21 ottobre 2018
Aggiornato 10:30

Biella Jazz Club, secondo concerto della stagione con il quartetto Fait

Il saxofonista Mirko Fait accompagnato dal suo quartetto presenterà l'album «Confidences» a Palazzo Ferrero
Biella Jazz Club, secondo concerto della stagione con il quartetto Fait
Biella Jazz Club, secondo concerto della stagione con il quartetto Fait (Biella Jazz Club)

BIELLA - Appuntamento con Mirko Fait sax, Davide Logiri pianoforte, Rodrigo Amaral basso e Roby Giannella batteria, martedì 25 settembre alle 21.30, a Palazzo Ferrero, ormai storica sede del Biella Jazz Club.

Il progetto musicale
Mirko Fait, in questo nuovo progetto, racchiude i brani più intimi, confidenze di una vita in musica. Brani che si distinguono per le melodie accattivanti, per questo musica adatta sia a neofiti che ad appassionati di jazz. Il progetto si è tradotto recentemente in un album. Prodotto da Sant’Elpidio Jazz Festival e Syntonia - Jazz di Marca, è un mix tra i ritmi brasiliani, grazie all’incontro con il musicista internazionale Rodrigo Amaral che ne ha curato la direzione artistica e gli arrangiamenti, e la grande passione del sassofonista per il cool jazz e la bossa nova. Antonio Zambrini, presente nel cd, è sostituito dal bravissimo pianista Davide Logiri, che nel live tesse sapientemente le trame armoniche con grande fantasia, solidamente ancorate alla ritmica frizzante del batterista Roby Giannella e del bassista brasiliano. A queste si aggiunge il ricamo passionale dei solisti come Roberto Piermartire (Avion Travel) e di Fait che con la sua voce strumentale ricorda il suono di Stan Getz. Brani originali di Mirko Fait si alternano a standard bellissimi, alcuni cantati dalla profonda voce graffiante di Amaral. Questa formazione racchiude in sé qualità e stile, un sound raffinato e attuale, ma intimamente legato alla tradizione.

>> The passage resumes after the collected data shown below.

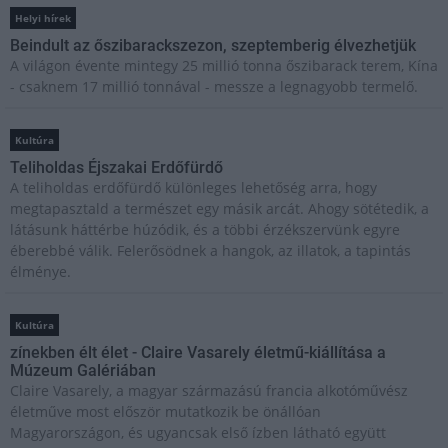
Helyi hírek
Beindult az őszibarackszezon, szeptemberig élvezhetjük
A világon évente mintegy 25 millió tonna őszibarack terem, Kína
- csaknem 17 millió tonnával - messze a legnagyobb termelő.
Kultúra
Teliholdas Éjszakai Erdőfürdő
A teliholdas erdőfürdő különleges lehetőség arra, hogy
megtapasztald a természet egy másik arcát. Ahogy sötétedik, a
látásunk háttérbe húzódik, és a többi érzékszervünk egyre
éberebbé válik. Felerősödnek a hangok, az illatok, a tapintás
élménye.
Kultúra
zínekben élt élet - Claire Vasarely életmű-kiállítása a
Múzeum Galériában
Claire Vasarely, a magyar származású francia alkotóművész
életműve most először mutatkozik be önállóan
Magyarországon, és ugyancsak első ízben látható együtt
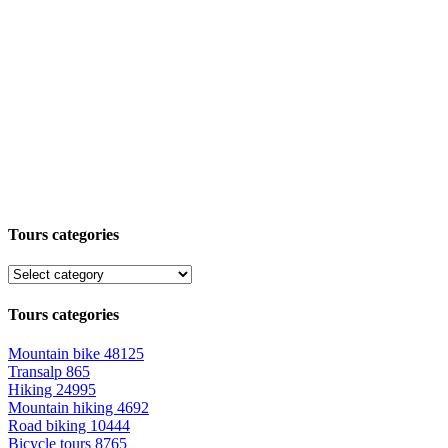
Tours categories
Tours categories
Mountain bike
48125
Transalp
865
Hiking
24995
Mountain hiking
4692
Road biking
10444
Bicycle tours
8765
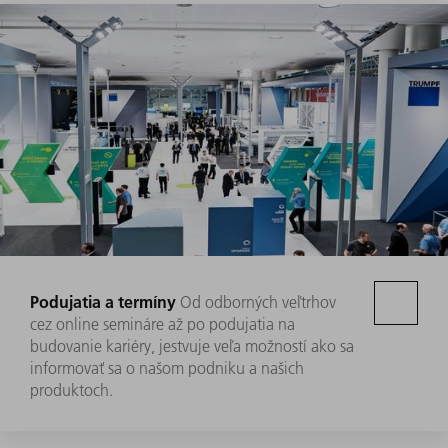
Podujatia a termíny
Od odborných veľtrhov
cez online semináre až po podujatia na
budovanie kariéry, jestvuje veľa možností ako sa
informovať sa o našom podniku a našich
produktoch.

Il curriculum del saxofonista
Sax tenore/sax soprano Mirko Fait italiano di origini turche, nasce a Milano il 3 giugno 1965 da una famiglia di artisti. Mirko inizia a suonare la chitarra classica in tenera età, già nei primi anni '70, ma è solo più tardi che si rende conto che il suo bagaglio culturale è il jazz. Per questo, nel 1990 sceglie il sax contralto. Inizia gli studi a Bergamo con Alberto Nacci e ritrasferitosi a Milano continua gli studi con il sax tenore con il maestro Michele Bozza, con Giulio Visibelli e Emanuele Cisi alla Civica di Jazz di Franco Cerri e Enrico Intra, fino ad arrivare alle ultime lezioni con lo statunitense Michael Rosen. Milita da subito in diversi gruppi e si esibisce fin dai primi anni anche in jam session e con varie formazioni jazz in diversi club milanesi (Capolinea, Scimmie, Tangram, Aquatica, Mirasol, Le trottoir, Ittolittos, Ca' Bianca, Santa Tecla). Nel gennaio 2002, con il trombettista e pianista cubano Gendrickson Mena Diaz, viene chiamato a Pitti Uomo per suonare per un noto gruppo di stilisti e nel 2003 fonda il gruppo jazz Five for You. Nel 2004, con i concertisti internazionali Danilo Manto e Max Patrick, prende parte al progetto di musica contemporanea Mantic Ensemble. Nel 2007 fonda il Fait Club Quintet, nome che lo accompagna ancora adesso. Nel 2008 esce il cd del trombettista Mena. Presentato al Blue Note e intitolato All I Missed, prende il nome da una ballad scritta dal sassofonista milanese e dal trombettista stesso. Il 2008 è anche l'anno che vede l'artista impegnato in un'intensa attività discografica. Grazie a John Toso e all'Italian Way Music produce diversi lavori a cavallo tra jazz, ambient e contemporanea.